10

I have a HTML file:

<html>
    <p>somestr
        <sup>1</sup>
       anotherstr
    </p>
</html>

I would like to extract the text as:

somestr1anotherstr

but I can't figure out how to do it. I have written a to_sup() function that converts numeric strings to superscript so the closest I get is something like:

for i in doc.xpath('.//p/text()|.//sup/text()'):
    if i.tag == 'sup':
        print to_sup(i),
    else:
        print i,

but I ElementStringResult doesn't seem to have a method to get the tag name, so I am a bit lost.
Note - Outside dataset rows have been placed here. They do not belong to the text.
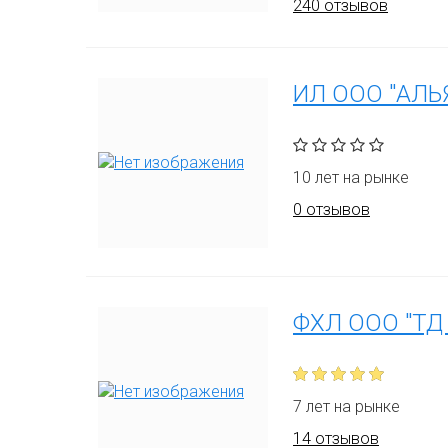
240 отзывов
ИЛ ООО "АЛЬ
10 лет на рынке
0 отзывов
ФХЛ ООО "ТД 
7 лет на рынке
14 отзывов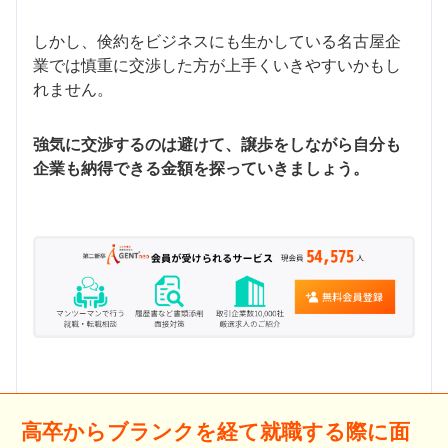
しかし、倹約をビジネスにも生かしている名古屋企
業では慎重に交渉した方が上手くいきやすいかもし
れません。
強気に交渉するのは避けて、譲歩をしながら自分も
企業も納得できる金額を探っていきましょう。
高卒からブランクを経て就職する際に面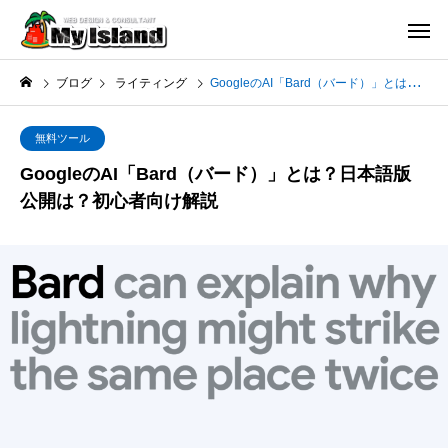
ブログ
ライティング
GoogleのAI「Bard（バード）」とは？日本語版公開は？初心者向け解説
無料ツール
GoogleのAI「Bard（バード）」とは？日本語版
公開は？初心者向け解説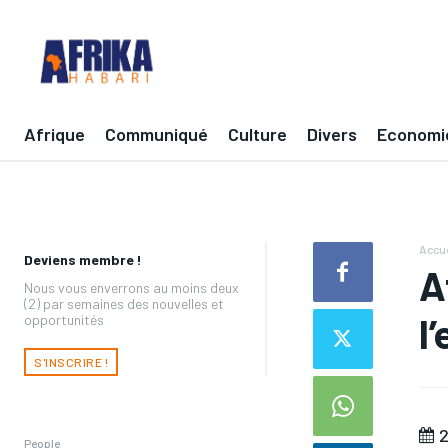
Afrique
Communiqué
Culture
Divers
Economi
Accue
Deviens membre !
A
Nous vous enverrons au moins deux
(2) par semaines des nouvelles et
l
opportunités
S'INSCRIRE !
2
People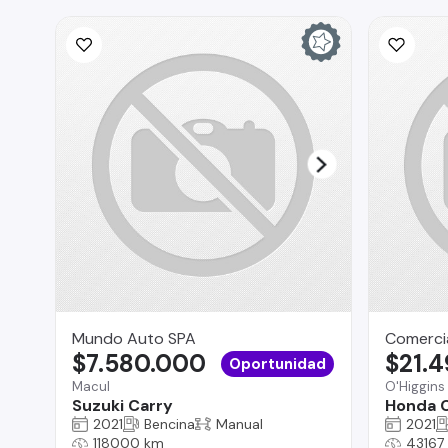
Mundo Auto SPA
Comercia
$7.580.000
$21.
Oportunidad
Macul
O'Higgins
Suzuki Carry
Honda 
2021
Bencina
Manual
2021
118000 km
43167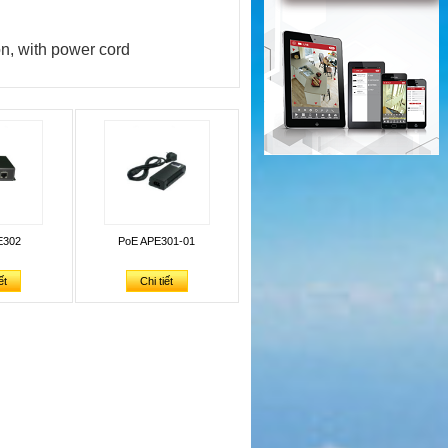
n, with power cord
E302
PoE APE301-01
ết
Chi tiết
Any ideas how to solve it?

BenMorel
  • 34,448
  • 50
  • 182
  • 322
root
  • 76,608
  • 25
  • 108
  • 120
  • 1
    Well, then omit text() from the query and extract the text directly from the nodes. –  Dec 17 '12 at 10:42
  • @ user1833746 -- tried `for x in doc.xpath("//p|//sup"):print(x.text)`, but this only outputs `somestr1` – root Dec 17 '12 at 10:55

2 Answers2

9

first solution (concatenates text with no separator - see also python [lxml] - cleaning out html tags):

   import lxml.html
   document = lxml.html.document_fromstring(html_string)
   # internally does: etree.XPath("string()")(document)
   print document.text_content()

this one helped me - concatenation the way I needed:

   from lxml import etree
   print "\n".join(etree.XPath("//text()")(document))
Community
  • 1
  • 1
Robert Lujo
  • 15,383
  • 5
  • 56
  • 73
4

Just don't call text() on the sup nodes in the XPath.

for x in doc.xpath("//p/text()|//sup"):
    try:
        print(to_sup(x.text))
    except AttributeError:
        print(x)
Fred Foo
  • 355,277
  • 75
  • 744
  • 836